Ce que peuvent dire les figures rhétoriques
Espaces naturels n°50 - avril 2015
Par André Micoud
sociologue, membre du comité d'orientation de l'Aten
Parmi les figures rhétoriques que la langue permet de construire, les oxymores sont maintenant bien connus. Les « silences éloquents » et autres « soleil noir de la mélancolie »... nous ont familiarisés avec cette sorte de trope qui enchante les poètes mais que l'homme de la rue peut aussi bien produire à foison.
Réunissant deux mots que leur juxtaposition rend contradictoires cette figure a pour effet, en troublant l'entendement de chacun d'eux, de provoquer pour le moins la réflexion. Ainsi de l'agriculture biologique qui laisse assez entendre qu'il en est une autre qui, à ne pas s'occuper de la vie (bio) ne pourrait être que chimique ou mécanique. Mais aussi du développement durable qui peut faire comprendre tout à coup qu'on nous aurait caché jusque là que le développement tout court n'avait pas d'avenir. Ces expressions, et d'autres peut-être non politiquement correctes (un autre oxymore ?), peuvent inciter le sociologue à se poser la question de leur soudaine profusion.
Pour peu qu'au delà de l'exacte définition linguistique, il recueille dans son corpus des formes moins strictes, il ne manquera pas de s'étonner de leur air de famille. Ainsi de la biodiversité (inventée en 1984) qui relève sans doute également de la tautologie, mais qui pointe aussi, par contraste, le fantasme effrayant d'une vie qui ne serait qu'uniformité. Parmi les derniers nés, on signalera aussi l'anthropocène, une alliance de racines grecques à laquelle les géologues ne nous avaient pas habitué. Sans compter qu'il n'y a pas seulement les néologismes, mais aussi les mots du patrimoine de la langue qui s'habillent d'une nouvelle jeunesse, comme le mot de patrimoine précisément qui a pu devenir, naturel, culturel, immatériel, de l'humanité, etc.

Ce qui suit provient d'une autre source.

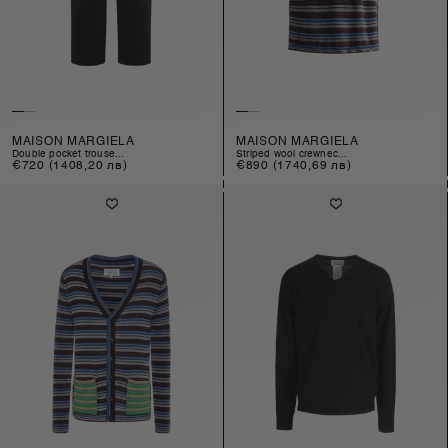
MAISON MARGIELA
MAISON MARGIELA
double pocket trouse...
striped wool crewnec...
Regular
€720
(1408,20 лв)
Regular
€890
(1740,69 лв)
price
price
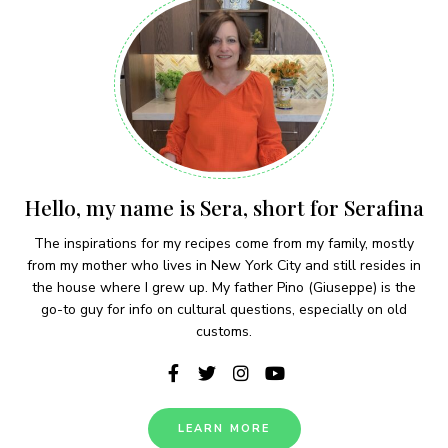
Hello, my name is Sera, short for Serafina
The inspirations for my recipes come from my family, mostly
from my mother who lives in New York City and still resides in
the house where I grew up. My father Pino (Giuseppe) is the
go-to guy for info on cultural questions, especially on old
customs.
LEARN MORE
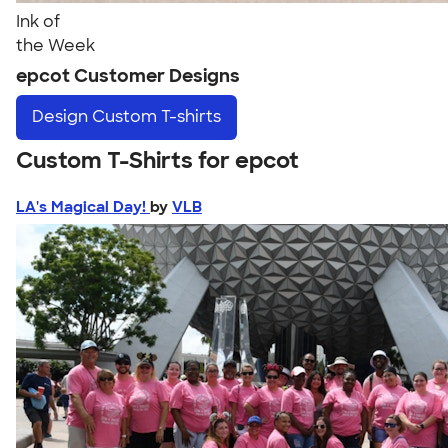
Ink of
the Week
epcot Customer Designs
Design
Custom T-shirts
Custom T-Shirts for epcot
LA's Magical Day!
by
VLB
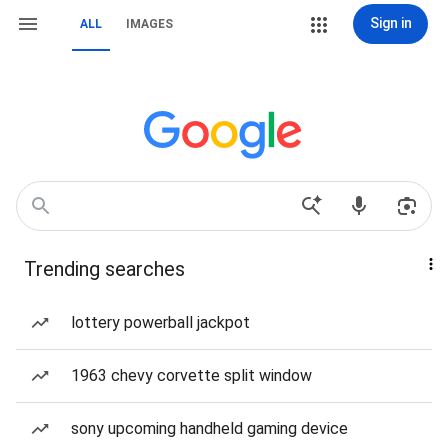
Sign in
ALL
IMAGES
Trending searches
lottery powerball jackpot
1963 chevy corvette split window
sony upcoming handheld gaming device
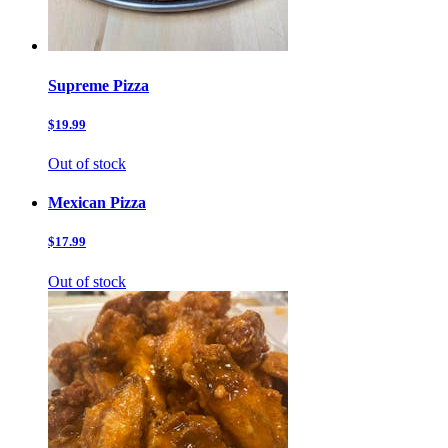
Supreme Pizza
$19.99
Out of stock
Mexican Pizza
$17.99
Out of stock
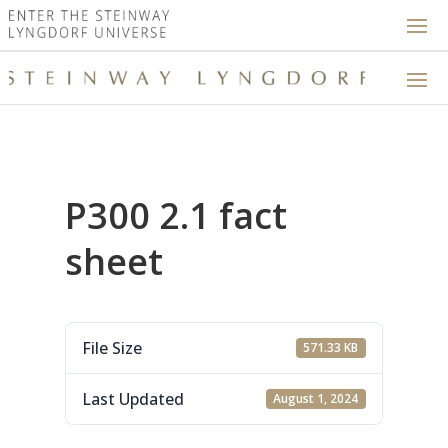
P300 2.1 fact
sheet
File Size
571.33 KB
Last Updated
August 1, 2024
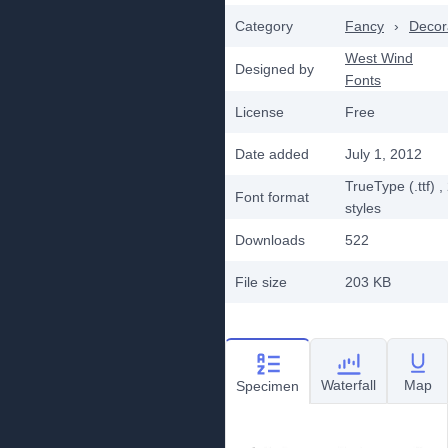
Category
Fancy
›
Decor
West Wind
Designed by
Fonts
License
Free
Date added
July 1, 2012
TrueType (.ttf)
,
Font format
styles
Downloads
522
File size
203 KB
Waterfall
Map
Specimen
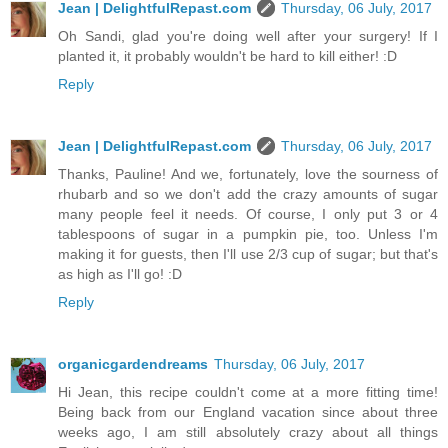
Jean | DelightfulRepast.com
Thursday, 06 July, 2017
Oh Sandi, glad you're doing well after your surgery! If I
planted it, it probably wouldn't be hard to kill either! :D
Reply
Jean | DelightfulRepast.com
Thursday, 06 July, 2017
Thanks, Pauline! And we, fortunately, love the sourness of
rhubarb and so we don't add the crazy amounts of sugar
many people feel it needs. Of course, I only put 3 or 4
tablespoons of sugar in a pumpkin pie, too. Unless I'm
making it for guests, then I'll use 2/3 cup of sugar; but that's
as high as I'll go! :D
Reply
organicgardendreams
Thursday, 06 July, 2017
Hi Jean, this recipe couldn't come at a more fitting time!
Being back from our England vacation since about three
weeks ago, I am still absolutely crazy about all things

De ce bouquet de fleurs rhétoriques on s'autorisera à conclure que le vivant pourrait ne plus durer. À bien y regarder en effet, toutes apparaissent greffées à la même problématique : qu'il n'est plus assuré, si nous n'y prenons pas garde, que la vie poursuive sa vie de façon autonome et auto-organisée. Soit ce dont il est question quand on parle de « crise écologique » qui signifie que le vivant pourrait ne plus durer.